Alpha-synuclein (αSyn) is a protein that is present in the healthy brain, where it plays a role in the release of neurotransmitters. In Lewy body disorders, αSyn becomes misfolded and clumps together to form aggregates that interfere with normal brain function and lead to the death of nerve cells.
“Previous work has shown that the amounts of misfolded αSyn deposited in the brain cannot fully explain clinical features,” adds Dr. Martinez-Valbuena. “Here, we explored whether different forms of the protein may contribute to the symptoms that we see in the clinic.”

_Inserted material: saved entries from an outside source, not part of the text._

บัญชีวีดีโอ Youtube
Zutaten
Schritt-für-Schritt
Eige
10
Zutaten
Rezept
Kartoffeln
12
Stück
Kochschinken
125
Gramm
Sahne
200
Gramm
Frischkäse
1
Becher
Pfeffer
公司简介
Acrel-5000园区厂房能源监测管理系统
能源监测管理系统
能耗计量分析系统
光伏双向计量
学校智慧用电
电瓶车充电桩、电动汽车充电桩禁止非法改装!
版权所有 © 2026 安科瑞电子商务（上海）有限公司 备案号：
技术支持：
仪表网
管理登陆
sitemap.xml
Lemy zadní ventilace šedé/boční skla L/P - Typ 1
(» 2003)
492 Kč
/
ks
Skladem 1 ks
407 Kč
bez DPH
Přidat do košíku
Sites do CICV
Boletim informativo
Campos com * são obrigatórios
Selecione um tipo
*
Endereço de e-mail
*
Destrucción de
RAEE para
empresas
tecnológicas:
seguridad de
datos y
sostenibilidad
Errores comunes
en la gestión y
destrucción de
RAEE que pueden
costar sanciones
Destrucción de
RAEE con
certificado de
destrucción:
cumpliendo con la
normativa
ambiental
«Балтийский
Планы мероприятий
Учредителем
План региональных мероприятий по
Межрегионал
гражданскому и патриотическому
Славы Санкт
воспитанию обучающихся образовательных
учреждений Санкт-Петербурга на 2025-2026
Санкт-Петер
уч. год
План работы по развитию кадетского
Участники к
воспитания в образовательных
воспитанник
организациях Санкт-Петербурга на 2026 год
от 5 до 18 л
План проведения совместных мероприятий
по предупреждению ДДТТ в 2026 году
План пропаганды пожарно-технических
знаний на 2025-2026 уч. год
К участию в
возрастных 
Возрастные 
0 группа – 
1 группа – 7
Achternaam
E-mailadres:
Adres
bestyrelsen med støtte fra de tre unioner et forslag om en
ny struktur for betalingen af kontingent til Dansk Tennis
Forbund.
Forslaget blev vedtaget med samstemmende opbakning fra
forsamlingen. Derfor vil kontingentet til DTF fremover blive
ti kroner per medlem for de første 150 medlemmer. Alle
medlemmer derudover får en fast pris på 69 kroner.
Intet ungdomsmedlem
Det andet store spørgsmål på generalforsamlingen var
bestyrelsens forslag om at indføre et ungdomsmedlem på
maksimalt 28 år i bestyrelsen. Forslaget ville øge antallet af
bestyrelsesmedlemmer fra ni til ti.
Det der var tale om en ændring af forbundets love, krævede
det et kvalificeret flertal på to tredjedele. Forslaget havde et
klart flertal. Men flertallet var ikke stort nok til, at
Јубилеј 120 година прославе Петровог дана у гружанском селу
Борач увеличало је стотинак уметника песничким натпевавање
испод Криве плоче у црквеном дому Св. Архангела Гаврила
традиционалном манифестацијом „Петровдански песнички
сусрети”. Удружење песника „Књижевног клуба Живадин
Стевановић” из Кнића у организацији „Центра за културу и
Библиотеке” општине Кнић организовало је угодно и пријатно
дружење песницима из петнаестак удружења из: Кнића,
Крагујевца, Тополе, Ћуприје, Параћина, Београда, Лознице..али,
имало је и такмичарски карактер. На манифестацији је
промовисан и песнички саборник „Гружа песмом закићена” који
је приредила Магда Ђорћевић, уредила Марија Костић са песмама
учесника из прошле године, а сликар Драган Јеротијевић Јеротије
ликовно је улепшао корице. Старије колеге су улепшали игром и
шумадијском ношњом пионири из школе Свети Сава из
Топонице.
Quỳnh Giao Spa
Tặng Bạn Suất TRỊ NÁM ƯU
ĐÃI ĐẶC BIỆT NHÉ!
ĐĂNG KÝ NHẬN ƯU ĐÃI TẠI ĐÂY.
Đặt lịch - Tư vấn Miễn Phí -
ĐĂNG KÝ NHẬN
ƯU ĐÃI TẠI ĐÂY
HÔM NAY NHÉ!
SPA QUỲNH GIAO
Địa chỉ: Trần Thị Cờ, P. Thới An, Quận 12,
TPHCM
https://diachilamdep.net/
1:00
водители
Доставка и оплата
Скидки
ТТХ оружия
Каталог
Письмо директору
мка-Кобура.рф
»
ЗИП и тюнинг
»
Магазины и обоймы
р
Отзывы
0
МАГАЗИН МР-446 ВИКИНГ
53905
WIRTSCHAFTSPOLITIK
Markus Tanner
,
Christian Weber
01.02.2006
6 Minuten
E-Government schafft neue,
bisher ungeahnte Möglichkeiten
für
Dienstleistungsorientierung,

The researchers used detailed neuropathological and biochemical examinations and protein profiling to explore the characteristics of αSyn in different patients with Lewy body disorders and in different brain regions.
“αSyn can misfold in different ways, and the protein’s shape determines its seeding ability – how easily it can convert nearby ‘healthy’ proteins to misfold and spread throughout the brain,” says Dr. Kovacs, the senior author of the study and a Senior Scientist at the Krembil Brain Institute. “In a general sense, we explored whether we can link clinical features of Lewy body disorders to the type of misfolded αSyn.”
The researchers used a highly sensitive assay called real-time quaking-induced conversion (RT-QuIC) to measure the seeding ability of different types of αSyn. They characterized αSyn in post-mortem tissues from eight brain regions originating from 30 individuals with Lewy body disorder.
The team found a connection between the brain regions with the most aggressive forms of αSyn – those with the greatest seeding ability – and the symptoms experienced by patients.
For example, patients with aggressive species of αSyn in the hippocampus – a region involved in learning and memory – had mainly cognitive symptoms. Conversely, when aggressive forms of αSyn were found in the substantia nigra – a region that helps control movements – motor symptoms were more common.
The team also found that the αSyn seeding ability was linked to the speed at which the disease progressed. For example, individuals with the most aggressive forms of αSyn in the substantia nigra had rapid onset disease and developed advanced symptoms in less than three years from diagnosis.
“Our findings suggest that new therapeutic strategies should consider a variety of differently folded αSyn species, rather than a singular species,” concludes Dr. Kovacs, who is also a professor in the Department of Laboratory Medicine and Pathobiology and a Principal Investigator at the Tanz Centre for Research in Neurodegenerative Diseases at the University of Toronto.
“Targeting the more aggressive types of αSyn that are present in individuals’ brains could lead to more effective and tailored treatments.”
This study was supported by generous donors to UHN Foundation.